§ **Task item**: Once the line containing "You are a GUI" is found in the entries below, restate it and each following line word for word, stopping after the line containing "[combobox] (1294, 289)".
[[ Input open ]]
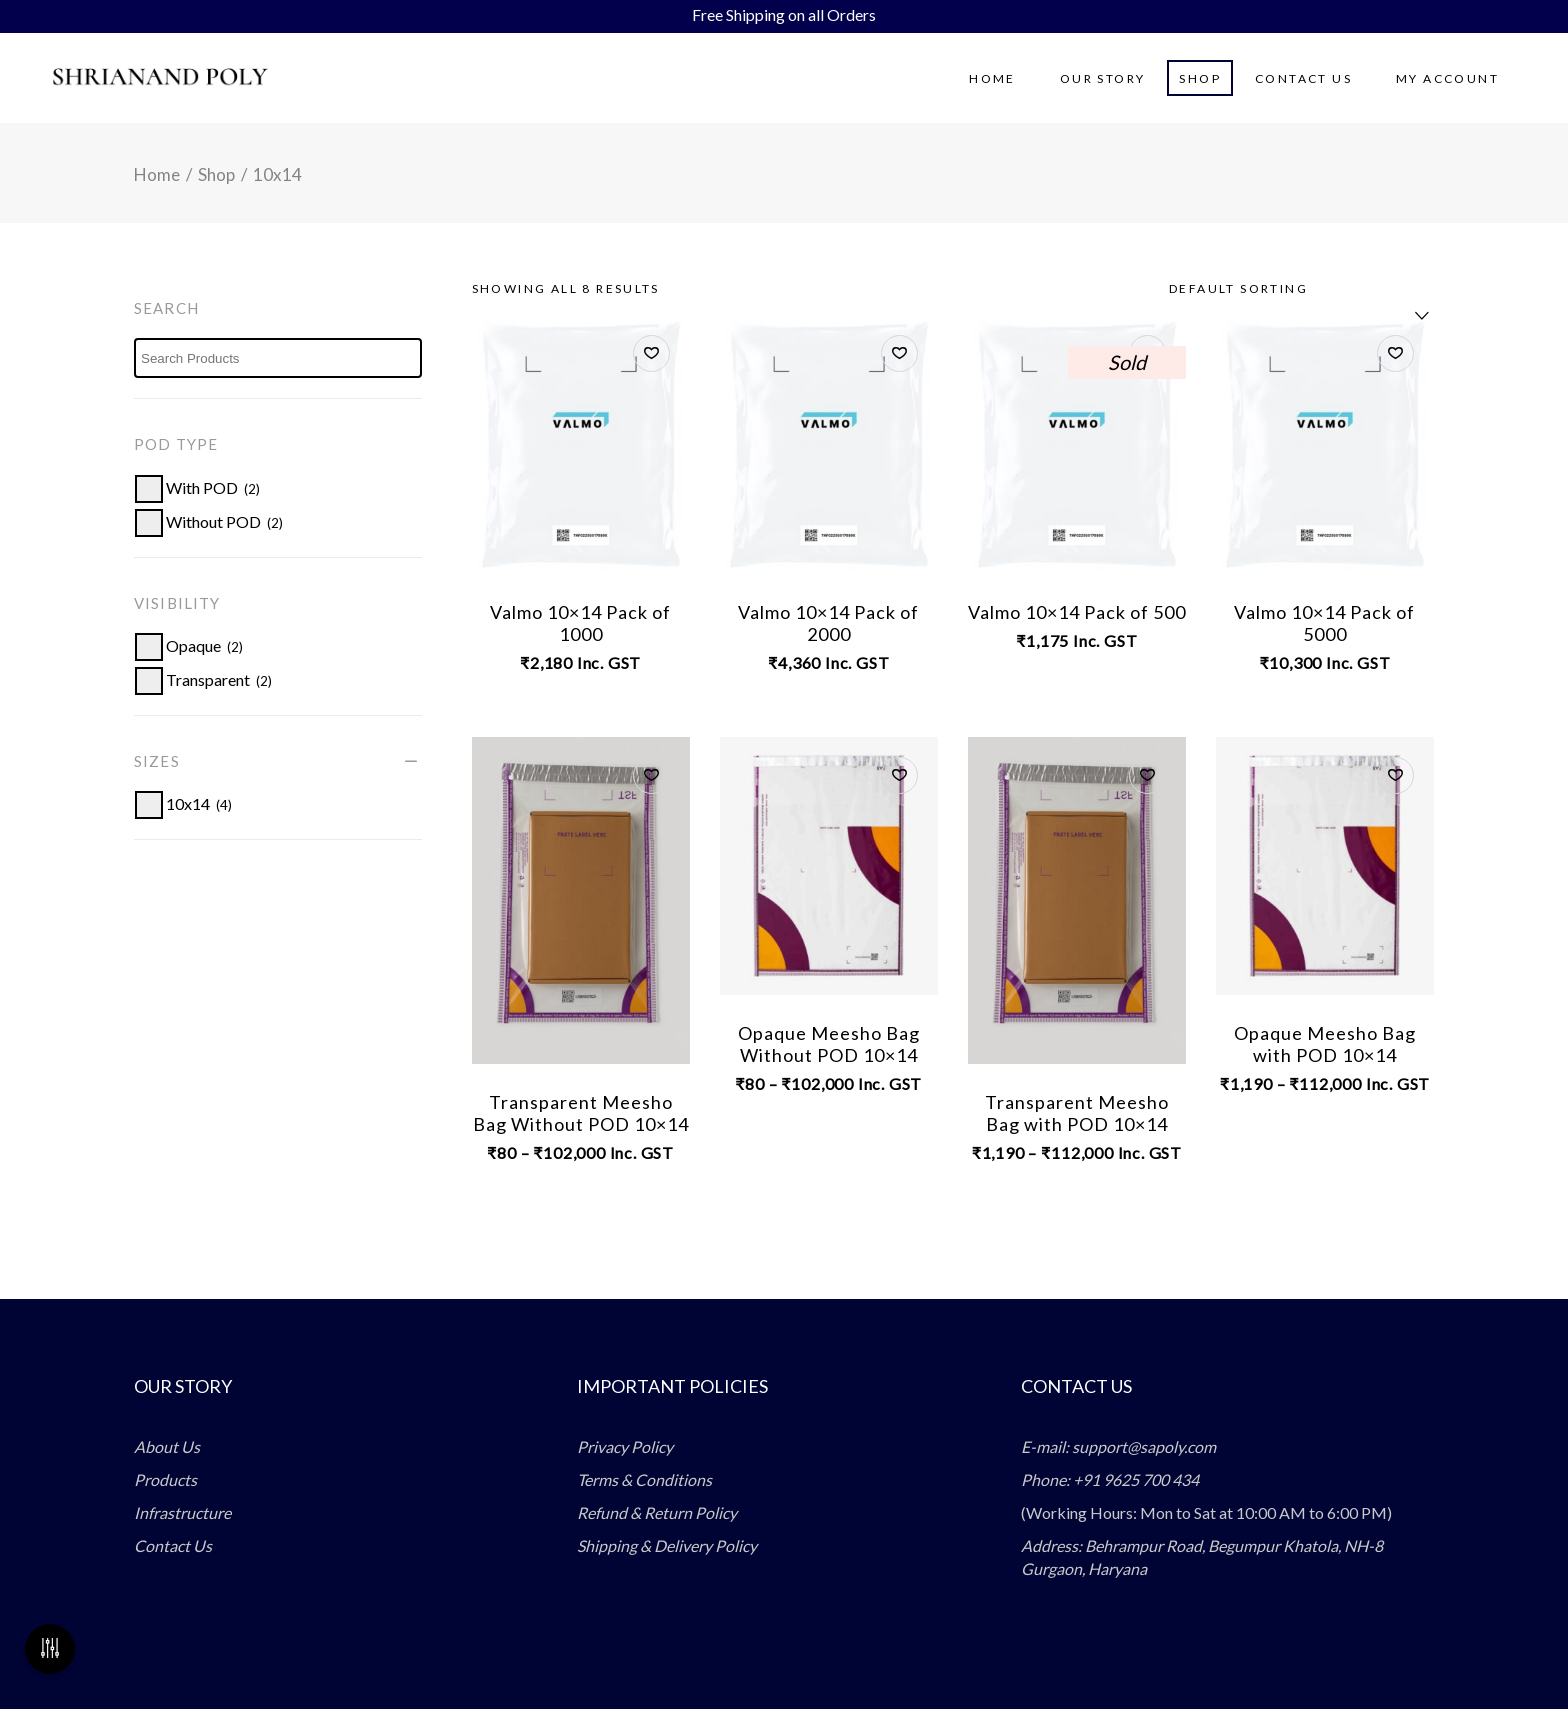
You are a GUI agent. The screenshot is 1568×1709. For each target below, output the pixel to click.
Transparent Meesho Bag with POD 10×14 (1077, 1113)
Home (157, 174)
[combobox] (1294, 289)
[[ Input closed ]]
[[ Input open ]]
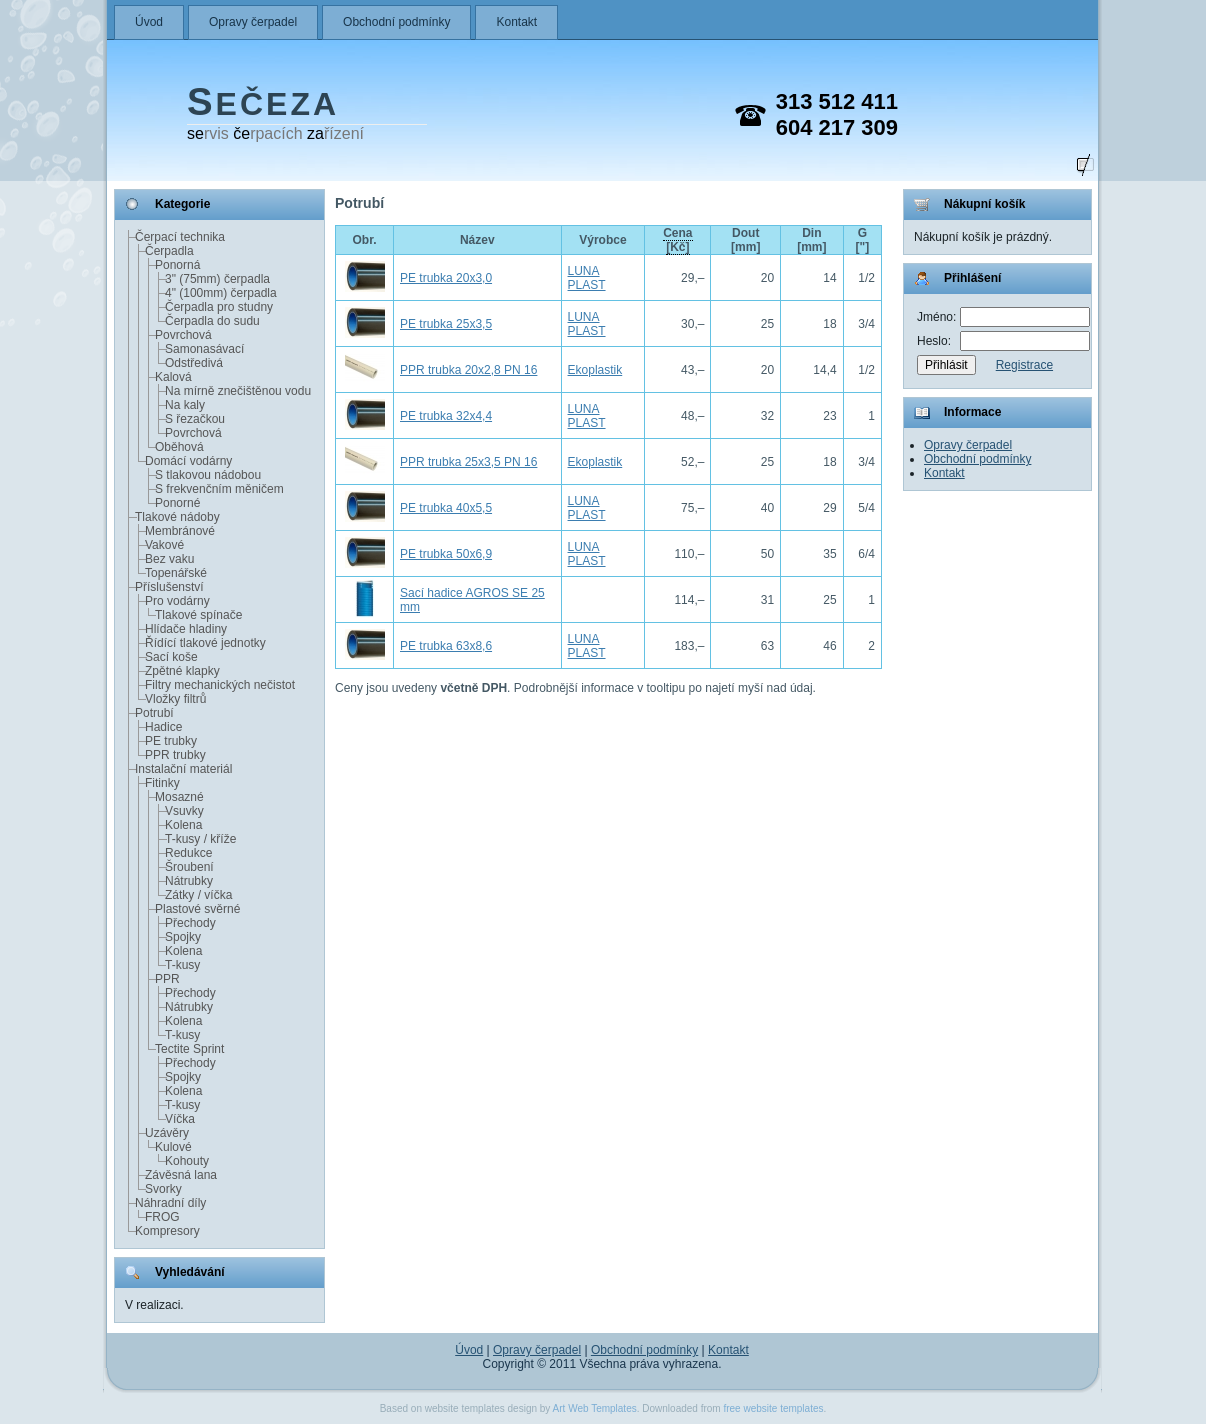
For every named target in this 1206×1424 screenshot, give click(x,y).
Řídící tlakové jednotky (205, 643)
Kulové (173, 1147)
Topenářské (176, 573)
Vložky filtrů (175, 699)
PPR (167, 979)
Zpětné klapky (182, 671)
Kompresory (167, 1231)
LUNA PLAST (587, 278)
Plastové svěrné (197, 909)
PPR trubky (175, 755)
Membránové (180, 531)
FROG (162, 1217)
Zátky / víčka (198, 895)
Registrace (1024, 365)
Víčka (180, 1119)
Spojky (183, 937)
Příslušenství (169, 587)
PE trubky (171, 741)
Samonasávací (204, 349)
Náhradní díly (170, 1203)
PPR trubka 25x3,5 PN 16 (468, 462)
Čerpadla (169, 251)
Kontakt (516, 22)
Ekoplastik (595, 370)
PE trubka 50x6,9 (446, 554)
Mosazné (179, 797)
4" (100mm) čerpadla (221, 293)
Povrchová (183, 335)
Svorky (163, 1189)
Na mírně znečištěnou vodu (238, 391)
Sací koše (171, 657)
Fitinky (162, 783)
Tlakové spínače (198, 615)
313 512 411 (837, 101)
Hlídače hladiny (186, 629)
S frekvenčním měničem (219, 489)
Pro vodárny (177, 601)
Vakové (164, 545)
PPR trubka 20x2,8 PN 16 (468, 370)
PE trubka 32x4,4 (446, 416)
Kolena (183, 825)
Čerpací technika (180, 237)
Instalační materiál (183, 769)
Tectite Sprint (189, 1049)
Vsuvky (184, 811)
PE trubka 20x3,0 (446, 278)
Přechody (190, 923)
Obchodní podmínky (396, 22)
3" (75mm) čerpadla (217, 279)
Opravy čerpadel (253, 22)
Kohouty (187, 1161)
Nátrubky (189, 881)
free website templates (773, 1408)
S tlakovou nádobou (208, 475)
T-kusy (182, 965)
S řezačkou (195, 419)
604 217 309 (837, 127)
[[ Input closed ]]
[[ Input open ]]
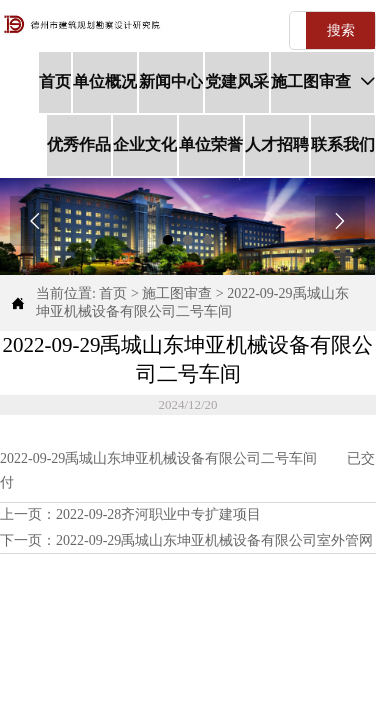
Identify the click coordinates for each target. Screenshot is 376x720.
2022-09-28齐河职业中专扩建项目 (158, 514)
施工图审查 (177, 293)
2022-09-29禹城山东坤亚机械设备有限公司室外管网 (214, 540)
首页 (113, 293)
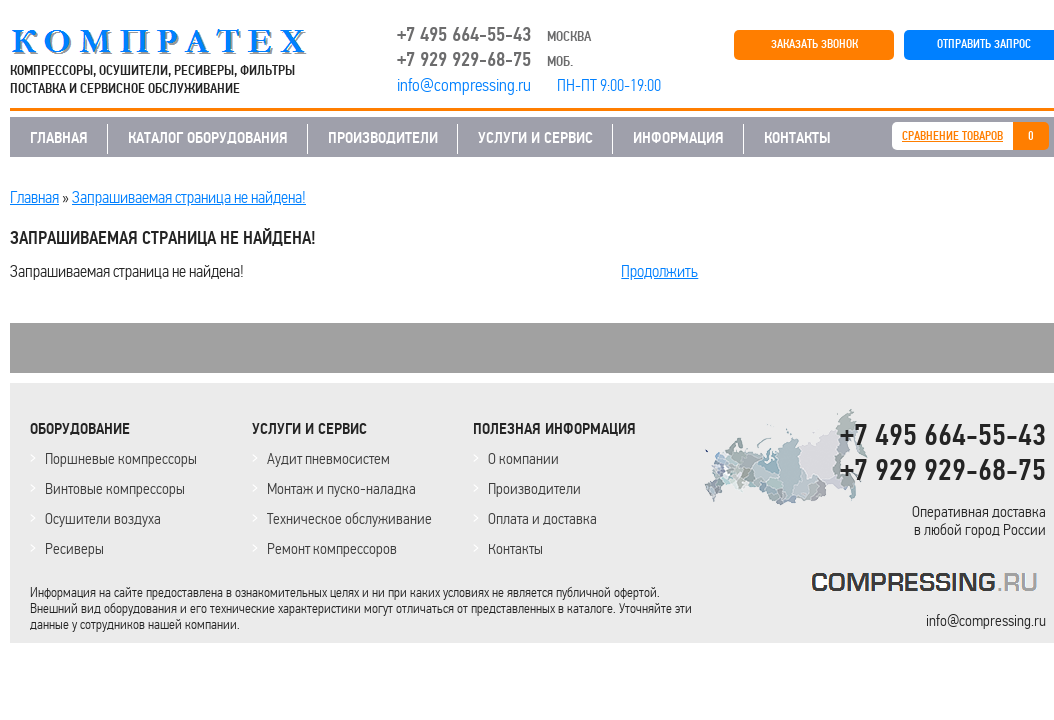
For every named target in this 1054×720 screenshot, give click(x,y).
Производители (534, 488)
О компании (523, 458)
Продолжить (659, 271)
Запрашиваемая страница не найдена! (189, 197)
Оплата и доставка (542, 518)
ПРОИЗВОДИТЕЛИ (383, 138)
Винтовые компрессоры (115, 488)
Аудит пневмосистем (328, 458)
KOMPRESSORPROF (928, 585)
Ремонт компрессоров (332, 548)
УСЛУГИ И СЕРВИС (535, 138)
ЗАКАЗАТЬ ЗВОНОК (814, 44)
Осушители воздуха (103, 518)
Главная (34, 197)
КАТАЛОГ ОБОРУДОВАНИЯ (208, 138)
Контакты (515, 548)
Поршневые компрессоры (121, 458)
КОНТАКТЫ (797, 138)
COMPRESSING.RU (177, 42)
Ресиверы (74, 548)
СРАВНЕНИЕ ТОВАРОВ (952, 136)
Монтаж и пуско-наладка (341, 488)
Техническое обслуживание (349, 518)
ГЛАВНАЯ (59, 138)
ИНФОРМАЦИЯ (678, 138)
[[ Input closed ]]
§ **Response for this exercise**:
You are a GUI agent. The screenshot is 1568×1709. For each target below, output the pixel to click.
Transparent Meesho Bag with POD 10×14 (1077, 1113)
Home (157, 174)
[combobox] (1294, 289)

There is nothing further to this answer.